Activity =>
Scan the material for the word "pour", then return every line where it appears.
::::::::
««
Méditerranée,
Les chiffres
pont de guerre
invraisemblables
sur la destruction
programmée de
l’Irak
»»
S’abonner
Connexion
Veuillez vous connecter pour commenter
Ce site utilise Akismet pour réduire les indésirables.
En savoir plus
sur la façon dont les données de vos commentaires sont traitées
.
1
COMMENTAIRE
::::::::
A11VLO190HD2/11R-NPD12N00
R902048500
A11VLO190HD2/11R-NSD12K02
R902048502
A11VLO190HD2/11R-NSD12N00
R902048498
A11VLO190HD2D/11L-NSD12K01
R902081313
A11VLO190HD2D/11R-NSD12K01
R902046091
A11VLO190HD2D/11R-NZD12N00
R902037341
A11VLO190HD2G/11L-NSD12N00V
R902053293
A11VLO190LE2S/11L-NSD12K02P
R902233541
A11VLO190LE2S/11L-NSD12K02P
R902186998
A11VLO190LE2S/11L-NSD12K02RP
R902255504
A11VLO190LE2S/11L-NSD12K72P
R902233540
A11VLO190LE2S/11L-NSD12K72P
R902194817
::::::::
The completed task =>
Veuillez vous connecter pour commenter
Ce site utilise Akismet pour réduire les indésirables.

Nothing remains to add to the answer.